- Internet & the Web
What's the difference between UDP and TCP?
A Gentle Introduction: something's missing
In a previous hub, I discussed the foundations of computer networking by breaking down problem domains along physical, logical, and network boundaries. Here's a quick review:
- Layer 1: the physical layer guides the signal along a physical path.
- Layer 2: the logical layer describes how the signal is encoded and takes care of individually addressing the local area network (LAN) participants.
- Layer 3: the network layer facilitates communication between LANs and WANs by defining addressing schemes and reachability between routers.
The network layer is an abstraction that allows communication between two hosts, regardless of whether those two hosts are on the same LAN or separated by many routed hops.
So what's missing? Isn't that what the Internet is all about? Yes and no. Without this foundation, there would be no Internet. But routing information between two hosts is only the beginning.
More about ports and protocols
Layer 4: the transport layer
If we only communicate on a one-to-one basis between Internet hosts, we can stop at layer 3. But what happens when there is more than one application on your computer that needs to talk to more than one application on a given remote IP address?

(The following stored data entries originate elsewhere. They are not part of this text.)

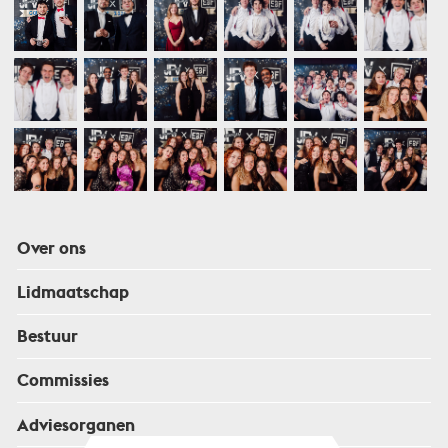
Over ons
Lidmaatschap
Bestuur
Commissies
Adviesorganen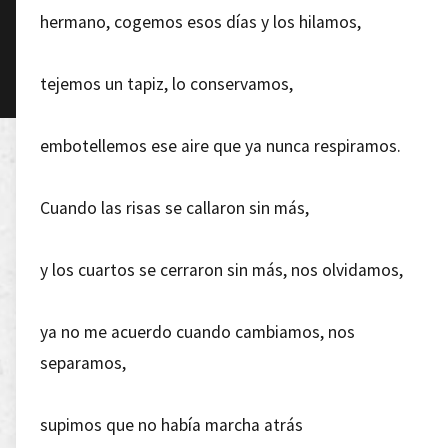
hermano, cogemos esos días y los hilamos,
tejemos un tapiz, lo conservamos,
embotellemos ese aire que ya nunca respiramos.
Cuando las risas se callaron sin más,
y los cuartos se cerraron sin más, nos olvidamos,
ya no me acuerdo cuando cambiamos, nos
separamos,
supimos que no había marcha atrás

Consider the way you're reading this hub. Perhaps you landed directly on HubPages.com, or maybe you found your way here through a search engine. But how did you begin? You had a concept in mind, a label, a series of words. Let's go with "HubPages.com" as a simple example. How does your browser take a human-readable label like HubPages.com and translate it into a routable IP address? With a DNS query - ask the question "hubpages.com", get back the answer 18.104.22.168. Now what? Now the browser knows to contact the web server running on 22.214.171.124. Your browser, the web server hosting hubpages.com, and the DNS server are all software applications running on different computers. What if DNS and the web server run on the same server, the same IP address? How does the information get to the right place?
Layer 4, the transport layer, provides a way to address individual processes per computer, allowing for interprocess communication. Each interprocess stream designates a protocol, a client port, and a server port. The transmission control protocol (TCP) and user datagram protocol (UDP) are two different types of transports within the TCP/IP family. Client programs initiate the communication, and server programs passively listen and respond to client requests. How does a client know which protocol and port to specify? Established services such as DNS and web have well-known ports (udp/53 and tcp/80, respectively).
Brief history review
Consider the historical context of the development of the protocols that make up today's Internet. The existing global network of the 1970s was the telephone network. End nodes were pretty dumb: a telephone only needs to signal what destination it wants to reach, and transduce audio to and from electrical signals. All the smarts were in the network to route calls via end-to-end circuit switching.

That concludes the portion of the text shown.